Though the entries hold pictures, only their text should be duplicated, exactly and in full.

(DATA LISTING)

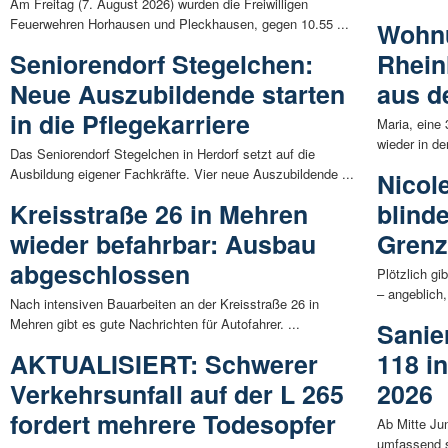
Am Freitag (7. August 2026) wurden die Freiwilligen
Feuerwehren Horhausen und Pleckhausen, gegen 10.55 ...
Wohnu
Seniorendorf Stegelchen:
Rhein
Neue Auszubildende starten
aus d
in die Pflegekarriere
Maria, eine 
wieder in d
Das Seniorendorf Stegelchen in Herdorf setzt auf die
Ausbildung eigener Fachkräfte. Vier neue Auszubildende ...
Nicole
Kreisstraße 26 in Mehren
blind
wieder befahrbar: Ausbau
Gren
abgeschlossen
Plötzlich gi
– angeblich,
Nach intensiven Bauarbeiten an der Kreisstraße 26 in
Mehren gibt es gute Nachrichten für Autofahrer. ...
Sanie
AKTUALISIERT: Schwerer
118 i
Verkehrsunfall auf der L 265
2026
fordert mehrere Todesopfer
Ab Mitte Ju
umfassend sa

(End DATA LISTING)

_TASK ANSWER_.
Am Freitag (7. August 2026) wurden die Freiwilligen
Feuerwehren Horhausen und Pleckhausen, gegen 10.55 ...
Wohnu
Seniorendorf Stegelchen:
Rhein
Neue Auszubildende starten
aus d
in die Pflegekarriere
Maria, eine 
wieder in d
Das Seniorendorf Stegelchen in Herdorf setzt auf die
Ausbildung eigener Fachkräfte. Vier neue Auszubildende ...
Nicole
Kreisstraße 26 in Mehren
blind
wieder befahrbar: Ausbau
Gren
abgeschlossen
Plötzlich gi
– angeblich,
Nach intensiven Bauarbeiten an der Kreisstraße 26 in
Mehren gibt es gute Nachrichten für Autofahrer. ...
Sanie
AKTUALISIERT: Schwerer
118 i
Verkehrsunfall auf der L 265
2026
fordert mehrere Todesopfer
Ab Mitte Ju
umfassend sa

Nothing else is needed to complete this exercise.